_Exercise requirements_: Print the line that contains "Удаление зуба мудрости" and every line after it through the last line of the records below, exactly as written and nothing else.

_Records from a dataset_:
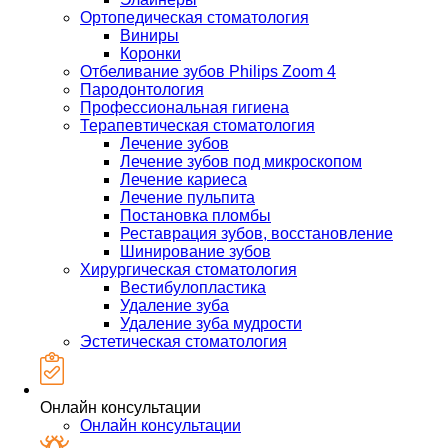
Ортопедическая стоматология
Виниры
Коронки
Отбеливание зубов Philips Zoom 4
Пародонтология
Профессиональная гигиена
Терапевтическая стоматология
Лечение зубов
Лечение зубов под микроскопом
Лечение кариеса
Лечение пульпита
Постановка пломбы
Реставрация зубов, восстановление
Шинирование зубов
Хирургическая стоматология
Вестибулопластика
Удаление зуба
Удаление зуба мудрости
Эстетическая стоматология
Онлайн консультации
Онлайн консультации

_Reply to the task_:
Удаление зуба мудрости
Эстетическая стоматология
Онлайн консультации
Онлайн консультации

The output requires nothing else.